Postgres is great, but it can’t run itself in all cases. Things come up. Queries go awry. Hardware fails, and users leave transactions open for interminable lengths of time. What happens if one of these things occur while the DBA themselves has a hardware fault? While they’re down for maintenance, someone still has to keep an eye on things. For the last PG Phriday of the year completely unrelated to my upcoming surgery, let’s talk about what happens when your DBA becomes inoperative due to medical complications.
This is Fake Postgres DBA 101!
Recently a coworker asked me this question:
Should I expect variance between minutes and hours for the same query?
And I was forced to give him this answer:
Potentially, but not commonly. Query planning is an inexact science, and regardless of the query being the “same query,” the data is not the “same data.” This isn’t generally the case, but on occasion, changes in data can affect the query execution path. Usually this is a good thing, as the database accounts for new value distributions.

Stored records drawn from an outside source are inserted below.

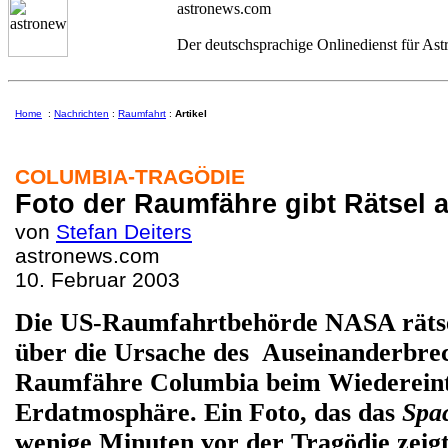
astronews.com
Der deutschsprachige Onlinedienst für As
Home
:
Nachrichten
:
Raumfahrt
:
Artikel
COLUMBIA-TRAGÖDIE
Foto der Raumfähre gibt Rätsel a
von
Stefan Deiters
astronews.com
10. Februar 2003
Die US-Raumfahrtbehörde NASA räts
über die Ursache des Auseinanderbre
Raumfähre Columbia beim Wiedereintr
Erdatmosphäre. Ein Foto, das das
Spac
wenige Minuten vor der Tragödie zeigt,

For example, if there are a million distinct values in one column, but 90% of them are the same, certain values should trigger an index scan instead of a sequential scan. Those values will change over time, and if the stats don’t account for that, queries will have non-dependable performance. Of course, this introduces potential correlation assumptions that aren’t correct in some cases, and that also causes unreliable query performance. I guess the question is: which would you rather have?
It’s about the time for year-end performance reviews. While I’m always afraid I’ll narrowly avoid being fired for gross incompetence, that’s not usually how it goes. But that meeting did remind me about a bit of restructuring I plan to impose for 2017 that should vastly improve database availability across our organization. Many of the techniques to accomplish that—while Postgres tools in our case—are not Postgres-specific concepts.